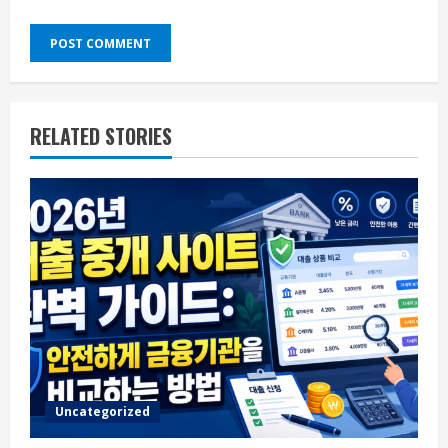
RELATED STORIES
Uncategorized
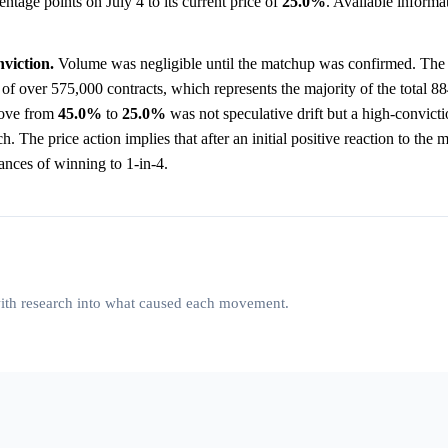
ntage points on July 4 to its current price of
25.0%
. Available informa
viction.
Volume was negligible until the matchup was confirmed. The 
f over 575,000 contracts, which represents the majority of the total 88
 move from
45.0%
to
25.0%
was not speculative drift but a high-convictio
The price action implies that after an initial positive reaction to the m
nces of winning to 1-in-4.
 with research into what caused each movement.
* * * *
### AIM OF THE TASK
Please output, exactly as written, the lines above from the one holding "Uncategorized" through the one holding "was not speculative", both included, with the pictures omitted.

### YOUR RESPONSE
Uncategorized
ntage points on July 4 to its current price of
25.0%
. Available informa
viction.
Volume was negligible until the matchup was confirmed. The 
f over 575,000 contracts, which represents the majority of the total 88
 move from
45.0%
to
25.0%
was not speculative drift but a high-convictio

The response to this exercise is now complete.